HCF of 7407, 3971 is 1 the largest number which exactly divides all the numbers i.e. where the remainder is zero. Let us get into the working of this example.
Consider we have numbers 7407, 3971 and we need to find the HCF of these numbers. To do so, we need to choose the largest integer first and then as per Euclid's Division Lemma a = bq + r where 0 ≤ r ≤ b
Highest common factor (HCF) of 7407, 3971 is 1.
HCF(7407, 3971) = 1
Highest common factor or Highest common divisor (hcd) can be calculated by Euclid's algotithm.
Highest common factor (HCF) of 7407, 3971 is 1.
Step 1: Since 7407 > 3971, we apply the division lemma to 7407 and 3971, to get
7407 = 3971 x 1 + 3436
Step 2: Since the reminder 3971 ≠ 0, we apply division lemma to 3436 and 3971, to get
3971 = 3436 x 1 + 535
Step 3: We consider the new divisor 3436 and the new remainder 535, and apply the division lemma to get
3436 = 535 x 6 + 226
We consider the new divisor 535 and the new remainder 226,and apply the division lemma to get
535 = 226 x 2 + 83
We consider the new divisor 226 and the new remainder 83,and apply the division lemma to get
226 = 83 x 2 + 60
We consider the new divisor 83 and the new remainder 60,and apply the division lemma to get
83 = 60 x 1 + 23
We consider the new divisor 60 and the new remainder 23,and apply the division lemma to get
60 = 23 x 2 + 14
We consider the new divisor 23 and the new remainder 14,and apply the division lemma to get
23 = 14 x 1 + 9
We consider the new divisor 14 and the new remainder 9,and apply the division lemma to get
14 = 9 x 1 + 5
We consider the new divisor 9 and the new remainder 5,and apply the division lemma to get
9 = 5 x 1 + 4
We consider the new divisor 5 and the new remainder 4,and apply the division lemma to get
5 = 4 x 1 + 1
We consider the new divisor 4 and the new remainder 1,and apply the division lemma to get
4 = 1 x 4 + 0
The remainder has now become zero, so our procedure stops. Since the divisor at this stage is 1, the HCF of 7407 and 3971 is 1
Notice that 1 = HCF(4,1) = HCF(5,4) = HCF(9,5) = HCF(14,9) = HCF(23,14) = HCF(60,23) = HCF(83,60) = HCF(226,83) = HCF(535,226) = HCF(3436,535) = HCF(3971,3436) = HCF(7407,3971) .
Here are some samples of HCF using Euclid's Algorithm calculations.
1. What is the Euclid division algorithm?
Answer: Euclid's Division Algorithm is a technique to compute the Highest Common Factor (HCF) of given positive integers.
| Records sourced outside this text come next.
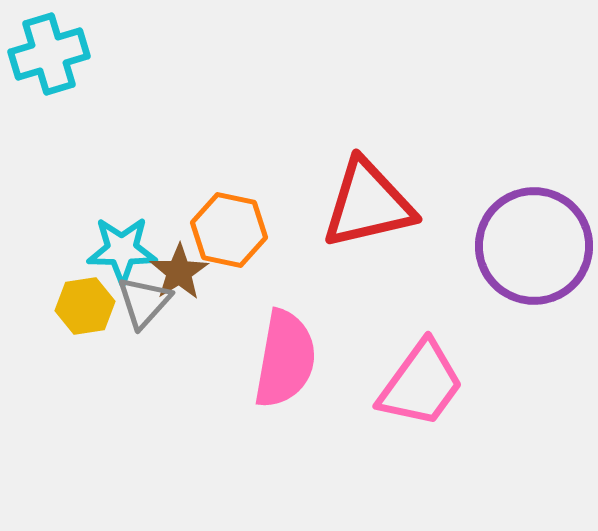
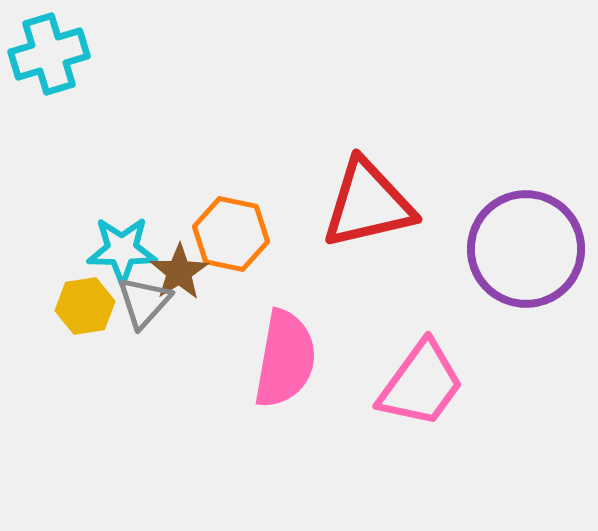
orange hexagon: moved 2 px right, 4 px down
purple circle: moved 8 px left, 3 px down
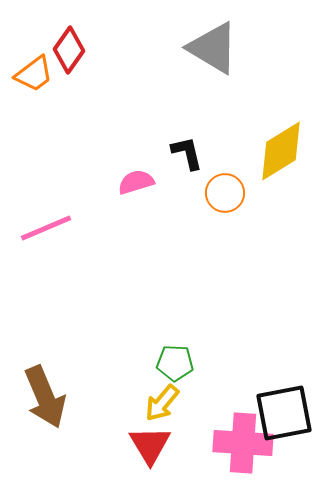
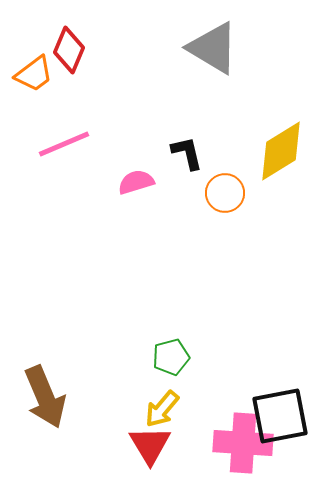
red diamond: rotated 12 degrees counterclockwise
pink line: moved 18 px right, 84 px up
green pentagon: moved 4 px left, 6 px up; rotated 18 degrees counterclockwise
yellow arrow: moved 6 px down
black square: moved 4 px left, 3 px down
2. what is the HCF of 7407, 3971?
Answer: HCF of 7407, 3971 is 1 the largest number that divides all the numbers leaving a remainder zero.
3. How to find HCF of 7407, 3971 using Euclid's Algorithm?
Answer: For arbitrary numbers 7407, 3971 apply Euclid’s Division Lemma in succession until you obtain a remainder zero. HCF is the remainder in the last but one step.